Three ways to put Artificial Intelligence to work
It’s all too common for us to hear the term Artificial Intelligence thrown around as a solution to a problem, then presume to understand what that really means. To form a better picture, here are three use cases where AI is at work in the world.
A few weeks ago, Jonathan Abon of the HERE Open Location Platform team presented a practical lesson on how AI and deep neural networks learn via supervised and unsupervised learning. In keeping with his theme of making complex ideas approachable, were reviewing a few ways that AI can be put to work in the real world.
Smart Dust
No, not quite the swarms of nanobots that science fiction depicts in the movies – Smart dust is the embodiment of simple rules being used to define complex behaviors. The simple part is that a single particle of smart dust is an uncomplicated sensor made to be lightweight and smaller than a grain of rice.
Each sensor can detect and report simple conditions like light, temperature, pressure, and location. The location part is critical – that each sensor can report its location in relationship to other sensors and create a bigger picture from all the particles – thus ‘the dust’.
Now, scatter a handful of smart dust in an area. The particles will move the same way dust particles move: flowing along with air circulation, floating through empty spaces, and around solid objects. As each sensor is able to report its location, a computer can literally begin to connect the dots, creating a 3D model of the space.
It would take years for a human to look at all the positions of the particles and create all the possible models for what the solid objects in the environment are. However, an AI system using unsupervised learning could begin rendering data on where the solid objects are, and what those objects may look like.
Using that model, the system might detect where trees and plants are based on where the dust does and doesn’t move. Or, it could determine the difference between a vehicle driving through space versus a person on a walk.
One area where this is being tested is in detecting deforestation. Smart dust can produce a map of objects in the forest, providing the location and circumference of trees. Smart dust can not only detect and alert when trees are suddenly missing, but it can detect people moving around the space. Over time, AI can create prediction models about where illegal logging might occur next.
The potential applications for smart dust are broad. The limitations of the tech are bound only by the size and cost of the sensors. As long as Moore’s Law remains in effect, we expect we’ll see more applications coming soon.
Mobile Health and Communities
Another area that can benefit from unsupervised learning applied to big data sets is healthcare. When a neural network has access to information, it can sometimes detect conditional relationships that are too complex for human research to uncover. Those relationships can help make predictions, which can at times be surprisingly accurate.
As an example, consider what data can be collected from communities. Not just properly anonymized data about individuals, but about all external factors: What’s the weather? What’s the quality of the air and water? What are the other environmental conditions that communities are exposed to?

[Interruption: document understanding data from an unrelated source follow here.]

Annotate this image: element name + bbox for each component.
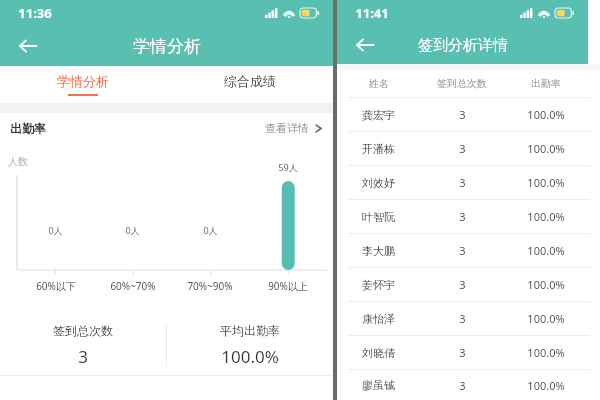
staticText: 出勤率 <box>531 77 561 90</box>
staticText: 刘晓倩 <box>362 346 395 360</box>
staticText: 叶智阮 <box>362 210 395 224</box>
button[interactable]: 签到总次数 <box>0 315 166 375</box>
staticText: 59人 <box>278 161 298 173</box>
staticText: 姜怀宇 <box>362 278 395 292</box>
staticText: 11:36 <box>18 4 52 22</box>
staticText: 3 <box>459 277 466 292</box>
staticText: 60%以下 <box>36 279 76 293</box>
staticText: 3 <box>459 243 466 258</box>
staticText: 100.0% <box>527 209 565 224</box>
button[interactable]: 刘晓倩 <box>337 336 600 369</box>
staticText: 3 <box>459 209 466 224</box>
staticText: 100.0% <box>527 311 565 326</box>
staticText: 100.0% <box>527 141 565 156</box>
staticText: 100.0% <box>527 243 565 258</box>
staticText: 100.0% <box>221 345 279 368</box>
staticText: 70%~90% <box>187 279 233 293</box>
staticText: 姓名 <box>369 77 389 90</box>
button[interactable]: 姓名 <box>337 70 600 97</box>
staticText: 查看详情 <box>265 121 309 135</box>
button[interactable]: 综合成绩 <box>166 66 333 103</box>
staticText: 3 <box>459 378 466 393</box>
button[interactable]: 龚宏宇 <box>337 98 600 131</box>
button[interactable]: 李大鹏 <box>337 234 600 267</box>
staticText: 60%~70% <box>110 279 156 293</box>
button[interactable]: 学情分析 <box>0 66 166 103</box>
staticText: 3 <box>459 107 466 122</box>
button[interactable]: Back <box>8 26 48 66</box>
staticText: 90%以上 <box>268 279 308 293</box>
staticText: 3 <box>459 141 466 156</box>
staticText: 签到总次数 <box>53 323 113 338</box>
staticText: 100.0% <box>527 175 565 190</box>
button[interactable]: 平均出勤率 <box>167 315 333 375</box>
staticText: 刘效妤 <box>362 176 395 190</box>
staticText: 签到分析详情 <box>418 36 508 55</box>
button[interactable]: 开潘栋 <box>337 132 600 165</box>
button[interactable]: Back <box>345 26 385 64</box>
staticText: 平均出勤率 <box>220 323 280 338</box>
staticText: 100.0% <box>527 378 565 393</box>
staticText: 李大鹏 <box>362 244 395 258</box>
staticText: 0人 <box>48 224 63 236</box>
staticText: 龚宏宇 <box>362 108 395 122</box>
staticText: 0人 <box>125 224 140 236</box>
staticText: 学情分析 <box>57 73 109 89</box>
staticText: 签到总次数 <box>437 77 487 90</box>
staticText: 3 <box>459 175 466 190</box>
button[interactable]: 姜怀宇 <box>337 268 600 301</box>
staticText: 学情分析 <box>133 36 201 57</box>
staticText: 3 <box>78 345 88 368</box>
button[interactable]: 出勤率 <box>0 113 333 143</box>
button[interactable]: 廖虽铖 <box>337 370 600 400</box>
staticText: 3 <box>459 311 466 326</box>
staticText: 3 <box>459 345 466 360</box>
button[interactable]: 康怡泽 <box>337 302 600 335</box>
staticText: 综合成绩 <box>224 73 276 89</box>
staticText: 100.0% <box>527 107 565 122</box>
staticText: 出勤率 <box>10 121 46 136</box>
staticText: 康怡泽 <box>362 312 395 326</box>
staticText: 廖虽铖 <box>362 378 395 392</box>
staticText: 人数 <box>8 155 28 168</box>
staticText: 11:41 <box>355 4 389 22</box>
staticText: 100.0% <box>527 277 565 292</box>
button[interactable]: 刘效妤 <box>337 166 600 199</box>
staticText: 开潘栋 <box>362 142 395 156</box>
staticText: 0人 <box>203 224 218 236</box>
button[interactable]: 叶智阮 <box>337 200 600 233</box>
staticText: 100.0% <box>527 345 565 360</box>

AI models can take all of this data into consideration extremely quickly, and in the case of healthcare, could predict what kinds of illnesses may (or may not) become prevalent in an area. When that prediction is made, healthcare professionals can be alerted. Those professionals can then prepare their staff and facilities for upticks in certain issues, and ultimately serve their communities better.
Approaches like this are already undergoing research and testing in the U.K.
Wireless Networks
Another task for AI that relates to predictions will likely affect you when you go to your local sports venue. In order to provide uninterrupted service to 61,500 fans, stadiums have to build and maintain specialized networks within their venues that keep their fans’ smartphones connected.

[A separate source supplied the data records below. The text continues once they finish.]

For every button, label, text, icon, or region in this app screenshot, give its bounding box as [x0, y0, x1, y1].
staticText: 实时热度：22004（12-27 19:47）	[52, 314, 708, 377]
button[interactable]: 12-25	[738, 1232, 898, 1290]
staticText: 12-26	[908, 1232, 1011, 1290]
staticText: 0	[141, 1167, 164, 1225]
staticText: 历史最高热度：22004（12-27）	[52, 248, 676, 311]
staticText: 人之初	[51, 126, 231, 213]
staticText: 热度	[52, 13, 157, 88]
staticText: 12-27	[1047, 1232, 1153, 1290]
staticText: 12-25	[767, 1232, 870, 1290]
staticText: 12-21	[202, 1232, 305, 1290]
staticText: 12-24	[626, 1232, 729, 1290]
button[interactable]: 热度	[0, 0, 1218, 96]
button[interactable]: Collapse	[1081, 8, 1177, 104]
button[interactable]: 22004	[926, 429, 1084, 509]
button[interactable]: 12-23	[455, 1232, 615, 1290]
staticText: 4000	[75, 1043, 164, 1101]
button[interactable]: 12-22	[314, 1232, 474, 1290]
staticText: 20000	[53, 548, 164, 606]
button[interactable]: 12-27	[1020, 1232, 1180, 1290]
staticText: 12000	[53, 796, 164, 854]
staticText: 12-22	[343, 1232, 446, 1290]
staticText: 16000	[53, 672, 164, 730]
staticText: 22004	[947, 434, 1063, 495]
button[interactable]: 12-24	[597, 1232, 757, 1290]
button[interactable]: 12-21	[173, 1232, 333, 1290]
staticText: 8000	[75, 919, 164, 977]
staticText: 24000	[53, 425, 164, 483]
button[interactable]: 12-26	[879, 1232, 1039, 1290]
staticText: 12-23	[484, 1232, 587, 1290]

Those networks have to be tuned and maintained to make certain that everyone, everywhere in the stadium is able to make phone calls, connect to the internet, and communicate across social media channels.

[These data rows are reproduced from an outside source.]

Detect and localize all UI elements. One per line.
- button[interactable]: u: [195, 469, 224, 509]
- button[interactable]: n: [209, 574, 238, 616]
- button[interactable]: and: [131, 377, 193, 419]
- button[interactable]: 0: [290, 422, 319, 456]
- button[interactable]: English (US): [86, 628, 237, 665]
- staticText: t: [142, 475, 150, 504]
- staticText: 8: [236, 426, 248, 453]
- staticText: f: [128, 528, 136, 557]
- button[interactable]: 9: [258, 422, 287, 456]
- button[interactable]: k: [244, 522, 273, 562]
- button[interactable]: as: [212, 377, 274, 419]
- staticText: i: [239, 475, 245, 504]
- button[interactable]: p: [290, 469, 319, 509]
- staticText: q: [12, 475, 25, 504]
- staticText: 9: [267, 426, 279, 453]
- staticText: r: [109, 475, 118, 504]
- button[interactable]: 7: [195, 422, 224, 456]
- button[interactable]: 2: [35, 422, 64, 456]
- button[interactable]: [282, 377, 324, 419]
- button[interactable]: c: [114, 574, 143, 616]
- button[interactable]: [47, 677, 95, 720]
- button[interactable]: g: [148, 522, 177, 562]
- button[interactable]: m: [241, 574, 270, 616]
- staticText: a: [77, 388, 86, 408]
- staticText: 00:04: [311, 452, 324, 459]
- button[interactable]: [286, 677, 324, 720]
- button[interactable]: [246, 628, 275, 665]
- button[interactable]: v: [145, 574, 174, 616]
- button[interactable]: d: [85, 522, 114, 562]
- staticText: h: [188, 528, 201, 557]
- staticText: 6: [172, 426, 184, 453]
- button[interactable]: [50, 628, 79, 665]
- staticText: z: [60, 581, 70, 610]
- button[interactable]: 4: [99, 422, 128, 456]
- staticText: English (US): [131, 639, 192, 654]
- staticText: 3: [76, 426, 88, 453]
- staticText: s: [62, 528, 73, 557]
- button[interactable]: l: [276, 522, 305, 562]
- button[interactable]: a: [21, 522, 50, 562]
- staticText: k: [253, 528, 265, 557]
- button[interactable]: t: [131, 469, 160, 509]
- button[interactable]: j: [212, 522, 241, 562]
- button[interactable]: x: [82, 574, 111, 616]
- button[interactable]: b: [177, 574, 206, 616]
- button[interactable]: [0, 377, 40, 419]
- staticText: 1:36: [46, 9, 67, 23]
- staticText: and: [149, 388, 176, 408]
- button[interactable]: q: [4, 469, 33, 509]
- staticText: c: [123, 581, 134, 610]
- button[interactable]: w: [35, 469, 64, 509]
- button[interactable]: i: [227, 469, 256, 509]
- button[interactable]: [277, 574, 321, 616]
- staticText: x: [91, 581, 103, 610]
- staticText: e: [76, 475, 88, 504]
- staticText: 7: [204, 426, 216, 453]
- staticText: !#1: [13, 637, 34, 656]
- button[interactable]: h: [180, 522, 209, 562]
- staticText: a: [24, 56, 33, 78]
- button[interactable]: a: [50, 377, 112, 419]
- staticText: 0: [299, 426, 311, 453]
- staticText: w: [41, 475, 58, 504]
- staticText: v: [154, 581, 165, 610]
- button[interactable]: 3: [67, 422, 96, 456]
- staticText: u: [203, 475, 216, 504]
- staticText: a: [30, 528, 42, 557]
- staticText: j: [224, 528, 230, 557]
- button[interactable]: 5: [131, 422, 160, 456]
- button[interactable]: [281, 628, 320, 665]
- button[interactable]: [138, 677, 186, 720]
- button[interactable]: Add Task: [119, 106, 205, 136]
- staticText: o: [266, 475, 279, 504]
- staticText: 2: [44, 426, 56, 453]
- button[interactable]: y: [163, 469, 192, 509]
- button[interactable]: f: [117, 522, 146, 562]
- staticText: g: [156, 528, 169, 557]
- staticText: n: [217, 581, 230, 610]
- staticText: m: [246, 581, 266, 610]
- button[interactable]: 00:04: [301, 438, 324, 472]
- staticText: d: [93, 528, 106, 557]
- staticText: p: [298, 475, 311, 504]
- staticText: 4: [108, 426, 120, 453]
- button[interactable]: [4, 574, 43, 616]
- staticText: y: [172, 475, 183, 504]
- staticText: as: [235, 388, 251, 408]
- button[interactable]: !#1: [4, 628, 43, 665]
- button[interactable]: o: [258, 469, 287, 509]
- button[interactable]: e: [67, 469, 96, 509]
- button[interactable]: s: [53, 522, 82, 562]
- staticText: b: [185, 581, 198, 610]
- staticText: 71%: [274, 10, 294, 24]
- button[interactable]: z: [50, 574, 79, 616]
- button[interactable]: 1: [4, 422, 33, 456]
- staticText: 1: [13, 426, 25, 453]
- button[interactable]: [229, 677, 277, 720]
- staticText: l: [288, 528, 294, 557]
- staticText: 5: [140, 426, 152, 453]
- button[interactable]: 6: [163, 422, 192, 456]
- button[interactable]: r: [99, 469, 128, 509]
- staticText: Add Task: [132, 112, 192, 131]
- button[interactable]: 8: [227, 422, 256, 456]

Testing reliability on such systems can be time consuming and expensive. However, if you take the connectivity data from a set of games and add apply machine learning, again, a picture will begin to emerge.
As a potential example, you may detect that many users are losing connection in a certain part of the stadium – so you can set engineers to re-tune that area. Or, at a more advanced level, an AI evaluation might see that during sold-out games, users on the 50th yard line lose connection during kick-off – but about 45 minutes later, more users are having signal trouble at the concession stands.
Being able to tune the network of a stadium using that data, machine learning, and location information would normally be incredibly expensive, but AI makes this much easier, much faster, and much cheaper.
Applications like these are going to expand and grow. As Jonathan implies, this expansion doesn’t replace human decision-making, but rather, to frees up capacity such that humans brain power can concentrate on the next set of problems to solve.